Hermes Architecture | DeepHarness

What’s new

DeepHarness v0.3.0 introduces eight infrastructure patterns that make the AI system deeper, more resilient, and more transparent.

Multi-model reasoning

Hard questions no longer go to a single model. The Mixture-of-Agents engine runs your query through three AI models in parallel — Claude Sonnet, Gemini Pro, GPT-4.1 — then synthesises their responses through a dedicated aggregator. Areas of agreement are reinforced. Contradictions are resolved. You get one answer, informed by three perspectives.

Context compression

Long conversations no longer degrade. A two-phase compressor prunes verbose tool outputs and summarises middle turns, preserving your most recent exchanges and original intent verbatim. Conversations scale to hundreds of turns without losing context.

Credential pool rotation

API key management is now automatic. Multiple OpenRouter keys rotate using least-used or round-robin strategies, with automatic 429 backoff and permanent dead-key marking for revoked credentials. Zero-downtime key rotation requires no configuration changes.

Keyword pre-filter

Simple messages like “hello” or “thanks” now skip the LLM-based complexity classifier entirely, routing straight to the fast tier. A deterministic keyword check runs in microseconds, saving the cost of a classification call on 30-40% of queries.

Guided playbooks

Three built-in playbooks — Dashboard Setup, Data Source Connection, Chart Builder — guide users through multi-step workflows as structured conversations. Steps collect data, validate inputs, and allow skipping. Custom playbooks can be defined for any domain.

Delegation sandbox

When one agent delegates to another, the handoff happens inside a sandbox with enforced timeouts (30s), depth limits (2 levels), concurrency caps (3 parallel), and output truncation. Agents act freely within boundaries you define.

Trajectory recording

Every routing decision — intent classification, agent selection, model routing, delegation, compression — is recorded as a traceable trajectory. Full observability into how the AI arrived at its answer.

Session search

Full-text search across conversation history with keyword matching, agent filtering, and time-range queries.

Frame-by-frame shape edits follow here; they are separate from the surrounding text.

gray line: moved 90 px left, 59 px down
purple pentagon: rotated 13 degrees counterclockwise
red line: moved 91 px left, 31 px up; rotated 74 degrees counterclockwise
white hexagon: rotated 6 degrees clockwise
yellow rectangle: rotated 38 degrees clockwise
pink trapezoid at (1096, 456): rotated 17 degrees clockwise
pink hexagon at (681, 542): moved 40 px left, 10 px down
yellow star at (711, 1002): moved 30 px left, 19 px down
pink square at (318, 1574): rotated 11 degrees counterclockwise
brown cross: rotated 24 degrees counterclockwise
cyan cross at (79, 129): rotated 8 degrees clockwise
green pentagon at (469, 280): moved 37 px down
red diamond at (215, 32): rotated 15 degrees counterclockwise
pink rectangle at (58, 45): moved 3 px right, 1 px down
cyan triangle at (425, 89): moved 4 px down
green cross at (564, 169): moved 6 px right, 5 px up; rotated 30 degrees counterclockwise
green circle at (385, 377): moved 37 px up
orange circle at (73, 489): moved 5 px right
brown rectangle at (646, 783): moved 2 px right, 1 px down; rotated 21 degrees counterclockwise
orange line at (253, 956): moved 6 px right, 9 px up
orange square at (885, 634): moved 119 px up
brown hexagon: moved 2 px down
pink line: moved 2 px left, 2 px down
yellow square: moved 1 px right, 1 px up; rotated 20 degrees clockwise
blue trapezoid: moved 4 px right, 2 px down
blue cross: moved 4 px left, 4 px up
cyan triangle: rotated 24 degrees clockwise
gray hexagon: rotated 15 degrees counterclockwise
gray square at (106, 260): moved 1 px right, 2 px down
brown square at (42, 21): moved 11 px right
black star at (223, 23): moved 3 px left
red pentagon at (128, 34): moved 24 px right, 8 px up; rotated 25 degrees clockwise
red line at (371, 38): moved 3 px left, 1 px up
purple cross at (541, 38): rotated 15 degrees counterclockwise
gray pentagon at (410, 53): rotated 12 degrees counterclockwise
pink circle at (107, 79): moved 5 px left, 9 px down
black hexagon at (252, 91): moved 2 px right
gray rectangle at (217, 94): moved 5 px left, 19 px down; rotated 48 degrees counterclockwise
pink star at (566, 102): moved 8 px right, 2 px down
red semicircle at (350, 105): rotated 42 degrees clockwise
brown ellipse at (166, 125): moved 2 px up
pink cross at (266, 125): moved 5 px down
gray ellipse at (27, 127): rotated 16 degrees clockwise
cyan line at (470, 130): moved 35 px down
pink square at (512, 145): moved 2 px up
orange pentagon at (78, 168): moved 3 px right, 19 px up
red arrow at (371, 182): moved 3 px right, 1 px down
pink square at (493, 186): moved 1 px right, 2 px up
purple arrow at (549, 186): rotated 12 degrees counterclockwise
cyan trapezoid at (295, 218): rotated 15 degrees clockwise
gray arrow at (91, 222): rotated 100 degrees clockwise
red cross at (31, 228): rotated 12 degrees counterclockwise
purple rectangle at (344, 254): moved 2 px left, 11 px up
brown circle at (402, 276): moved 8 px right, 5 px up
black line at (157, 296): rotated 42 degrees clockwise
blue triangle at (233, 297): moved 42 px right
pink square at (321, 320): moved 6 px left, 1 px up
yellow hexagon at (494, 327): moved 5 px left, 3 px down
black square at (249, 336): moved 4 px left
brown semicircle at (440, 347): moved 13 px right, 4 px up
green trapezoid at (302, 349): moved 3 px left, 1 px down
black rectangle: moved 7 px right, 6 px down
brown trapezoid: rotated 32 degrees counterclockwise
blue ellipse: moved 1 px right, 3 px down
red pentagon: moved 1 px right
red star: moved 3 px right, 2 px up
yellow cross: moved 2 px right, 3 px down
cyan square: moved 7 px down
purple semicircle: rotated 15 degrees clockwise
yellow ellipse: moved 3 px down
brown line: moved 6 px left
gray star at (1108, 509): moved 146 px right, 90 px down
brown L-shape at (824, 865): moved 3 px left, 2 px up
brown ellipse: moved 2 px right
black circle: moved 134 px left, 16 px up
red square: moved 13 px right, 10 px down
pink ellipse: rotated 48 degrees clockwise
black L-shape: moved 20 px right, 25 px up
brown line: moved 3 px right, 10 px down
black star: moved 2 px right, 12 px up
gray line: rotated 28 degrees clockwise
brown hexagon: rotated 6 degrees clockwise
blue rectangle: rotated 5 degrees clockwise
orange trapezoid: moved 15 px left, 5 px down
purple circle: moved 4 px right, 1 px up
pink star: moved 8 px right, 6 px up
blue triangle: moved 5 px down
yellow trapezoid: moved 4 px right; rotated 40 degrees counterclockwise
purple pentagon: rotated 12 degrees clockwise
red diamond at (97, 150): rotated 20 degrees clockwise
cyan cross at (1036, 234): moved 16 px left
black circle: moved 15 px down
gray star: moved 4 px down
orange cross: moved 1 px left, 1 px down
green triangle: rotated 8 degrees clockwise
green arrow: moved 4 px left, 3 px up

Find anything you discussed, instantly.

Infrastructure improvements

Advisory agents (product and engineering) now have full system prompt definitions and integrate with the MoA engine for complex strategic queries.
Cost routing respects the pre-filter, skipping the classifier for trivially simple messages.
OpenRouter provider creates fresh instances per call for proper key rotation.